• _WHAT IS EXPECTED_: Each line of the listing that includes the string "Читалићи" needs to be located and copied.

• _MATERIAL TO PROCESS_:
————————

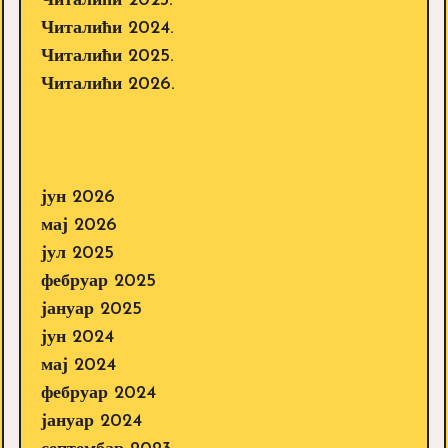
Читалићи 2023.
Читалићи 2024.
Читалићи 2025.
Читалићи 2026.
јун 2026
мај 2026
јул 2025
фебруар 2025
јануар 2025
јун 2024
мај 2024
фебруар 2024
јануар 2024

————————

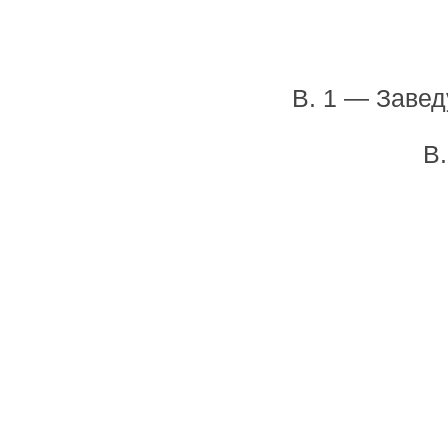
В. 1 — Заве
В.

————————

• _TASK RESULT_:
Читалићи 2023.
Читалићи 2024.
Читалићи 2025.
Читалићи 2026.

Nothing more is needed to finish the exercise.